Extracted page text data
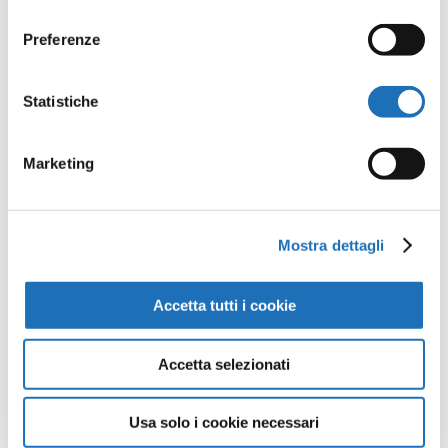
consenso
Preferenze
Opere della
Statistiche
Galleria
Marketing
Virtuale
Mostra dettagli
Continua a scoprire tutte le
opere della collezione d’arte di
Accetta tutti i cookie
Cesenatico nella Galleria Virtuale:
un viaggio artistico senza confini.
Accetta selezionati
Usa solo i cookie necessari
Guarda tutte le opere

• [WHAT YOU HAVE TO DO]
Whenever the word "Galleria" shows up in a line of the entries above, copy that line.

• [RESULT]
Galleria
Cesenatico nella Galleria Virtuale:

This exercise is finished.